Il était vingt et une heures. Le grand rabbin sortait du studio de télévision. Il était encadré de deux gorilles. Une voiture l’attendait le long du trottoir. Il arrivait au niveau du coffre de la grosse berline sombre quand il s’effondra. Les deux agents de sécurité mirent quelques secondes avant de réagir. L’un d’eux cria. Il demandait alentour d’appeler les secours. Les deux hommes s’emparèrent de la victime et la portèrent à l’abri des portes vitrées. Mais il était trop tard. La flèche glacée l’avait frappé en plein cœur. Désespérés, les deux agents observaient la flèche en train de disparaître, totalement impuissants. Ils n’avaient rien vu, rien entendu. Hébétés et profondément humiliés, ils n’osaient croiser un regard ou échanger la moindre parole. Lorsque les pompiers et les véhicules de police arrivèrent, la chaleur du corps du rabbin avait fait son œuvre et l’arme avait fondu. Alain était déjà loin. Il souriait. Tout s’était admirablement déroulé. Le destin semblait l’agréer puisqu’il le favorisait indéniablement. Il rangea méticuleusement son matériel en arrivant chez lui. Puis il alluma aussitôt sa télévision. Il devait bien admettre qu’il ressentait une certaine fierté à l’idée d’imposer ses choix à tout un peuple. Car la France entière vivait désormais au rythme de ses actions et des flashs spéciaux qui les relataient, interrompant d’autorité les émissions quotidiennes de chaque foyer. Fidèle malgré tout, il resta sur la chaîne d’informations en continu. Le journaliste était un grand professionnel de l’avis d’Alain. Il était imperturbable malgré la fébrilité qu’Alain imaginait autour de lui. Il continuait de faire part de la marche de soutien aux premières victimes du tueur à l’arc. Alain rit doucement. Le tueur à l’arc… Se répéta-t-il plusieurs fois à voix basse. Ca sonnait bien. Et puis, ça avait un petit côté justicier qui n’était pas fait pour lui déplaire. Il se désintéressa presque aussitôt du discours du journaliste. Il s’impatientait. Nom d’un chien, que la rédaction était lente ! Combien de temps allait-il leur falloir pour mettre en place le flash spécial consacré à sa nouvelle œuvre ? Il trépignait. Pour tromper l’ennui, il alla se chercher un jus de fruits. Il lui fallut néanmoins patienter encore une dizaine de minutes avant que le fameux générique ne se fasse entendre. Il en eut la chair de poule.

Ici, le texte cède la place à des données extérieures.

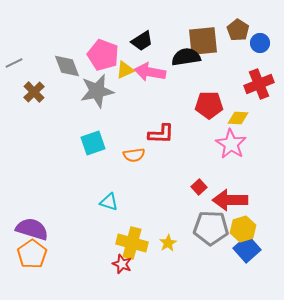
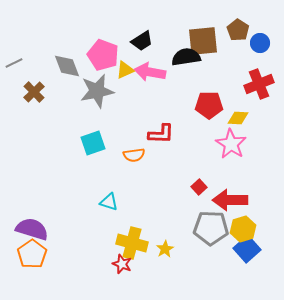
yellow star: moved 3 px left, 6 px down
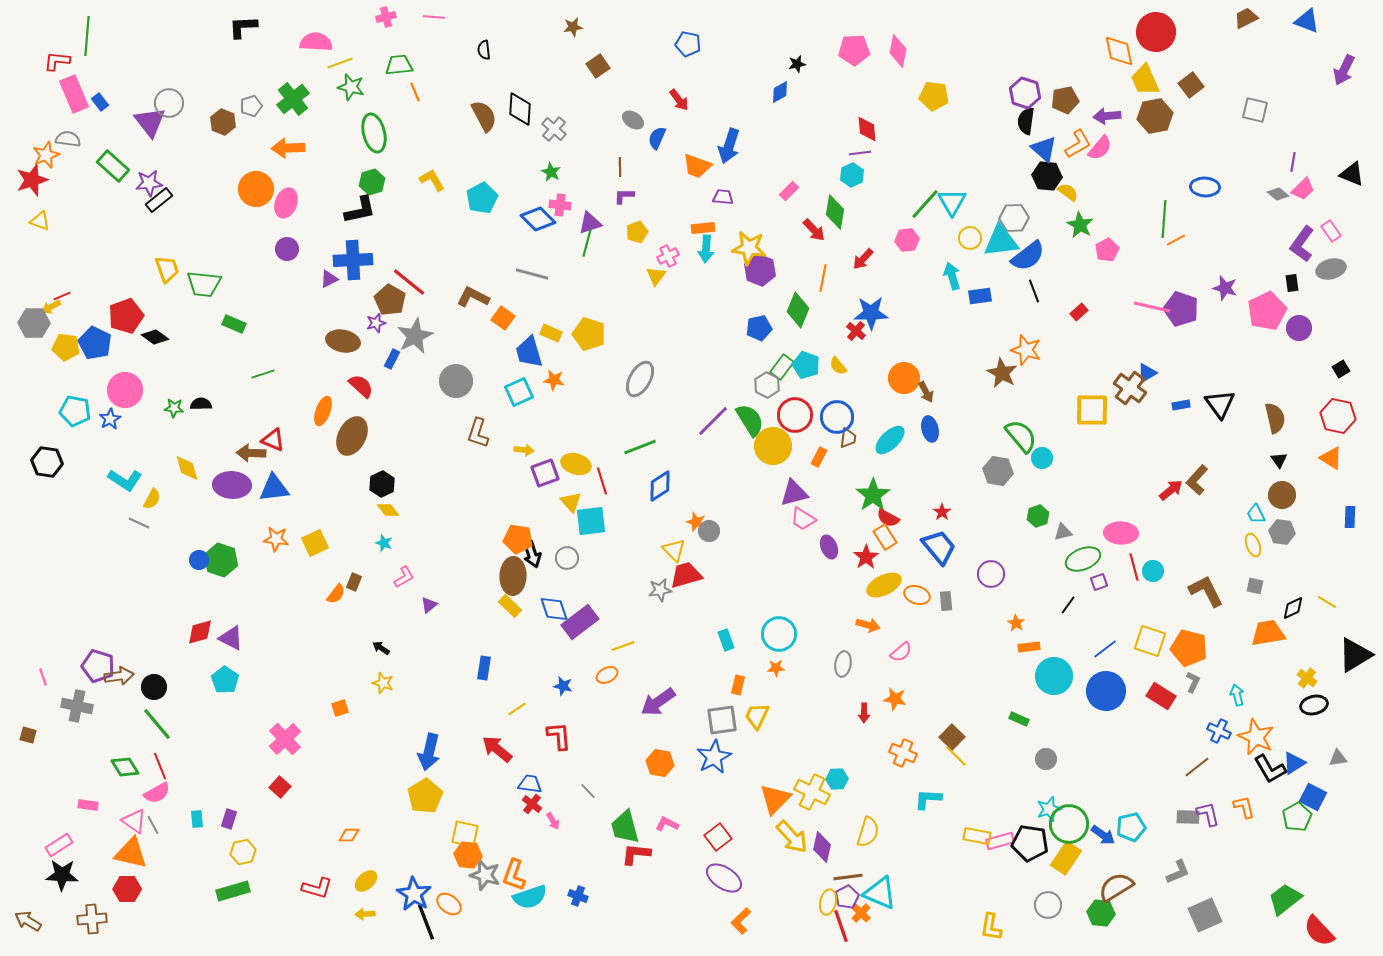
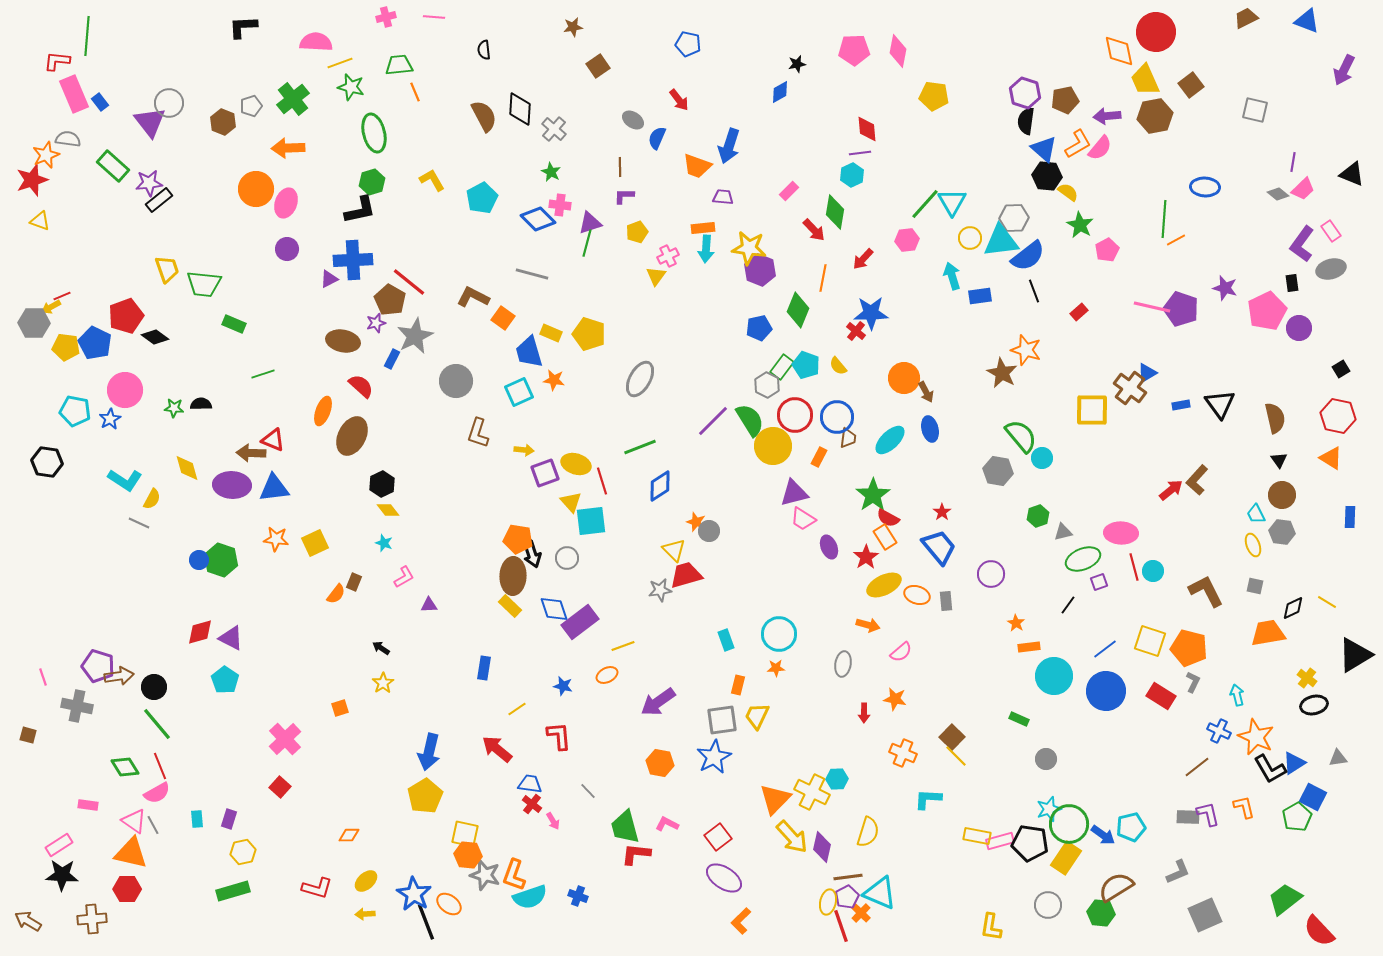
purple triangle at (429, 605): rotated 36 degrees clockwise
yellow star at (383, 683): rotated 20 degrees clockwise
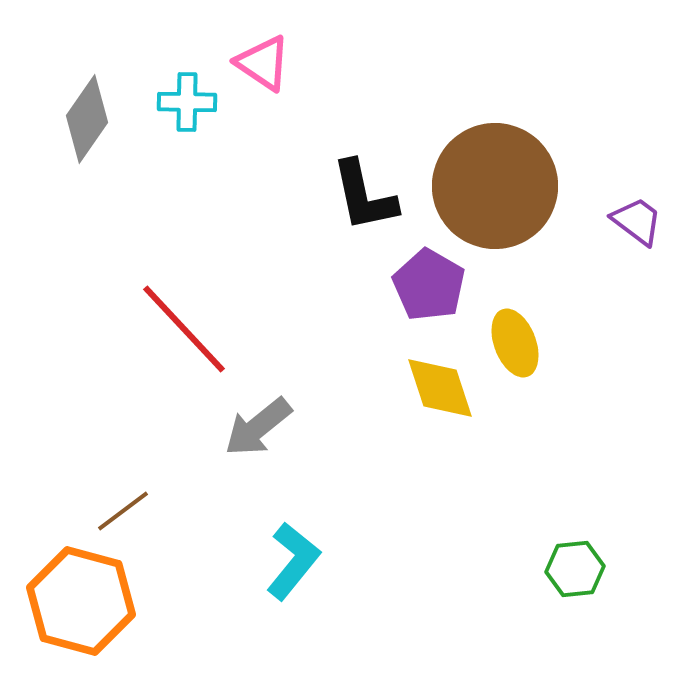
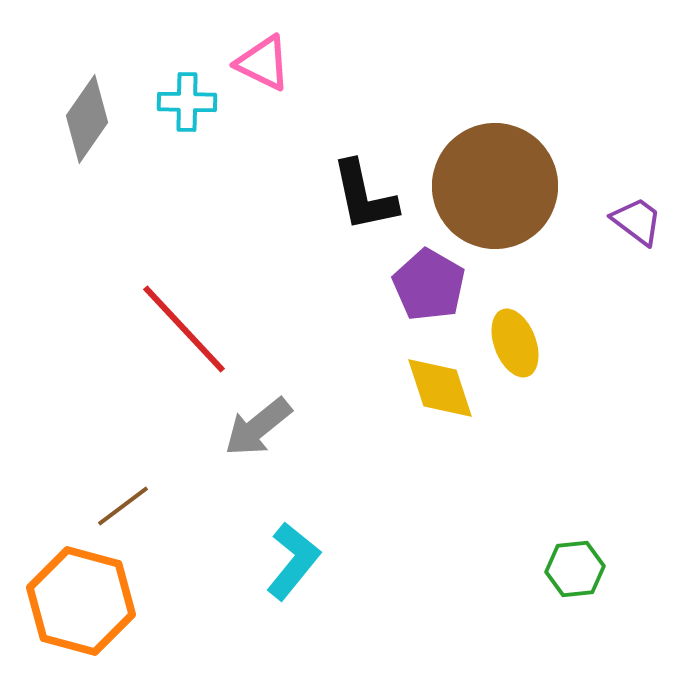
pink triangle: rotated 8 degrees counterclockwise
brown line: moved 5 px up
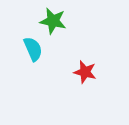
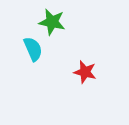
green star: moved 1 px left, 1 px down
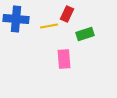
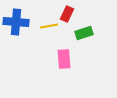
blue cross: moved 3 px down
green rectangle: moved 1 px left, 1 px up
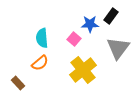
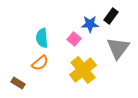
brown rectangle: rotated 16 degrees counterclockwise
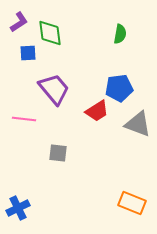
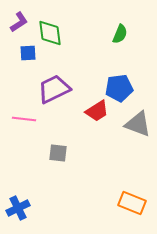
green semicircle: rotated 12 degrees clockwise
purple trapezoid: rotated 76 degrees counterclockwise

« -Nous apprenons à l’instant qu’un drame épouvantable vient de se produire juste devant nos locaux. Le grand rabbin qui venait de s’exprimer sur notre antenne précisément pour déplorer le climat d’insécurité qui pesait sur les juifs de France vient d’être abattu en pleine rue d’une flèche en plein cœur. Les deux gardes du corps qui assuraient sa protection se sont avérés totalement impuissants. Ecoutons le témoignage de l’un d’entre eux.
-C’est inconcevable. Il était juste à côté de nous. Il n’y a rien eu pour nous alerter. Pas un bruit, rien. Il est tombé sans un cri et nous avons vu la flèche de glace fichée dans sa poitrine… Je n’aurais jamais cru qu’une chose pareille puisse se produire… Personne n’aurait rien pu faire. Personne n’aurait pu prévoir une telle chose !
-Les enquêteurs en charge du dossier ne vont pas tarder à arriver. Nous ne manquerons pas de vous tenir informés des derniers développements de cette affreuse tragédie. Cependant, nous nous interrogeons déjà sur la portée symbolique de cet assassinat dans nos propres locaux. Il semblerait que ce soit en fait la liberté d’expression autant que la liberté de culte qui soient visées… » Tiens, je n’avais pas pensé à ça ! Se dit Alain avec un étonnement amusé. Le lieu du crime relevait simplement du hasard. Il s’était tout bêtement avéré plus pratique. Mais la réflexion du journaliste commençait à s’approcher de la vérité et ce n’était déjà pas si mal.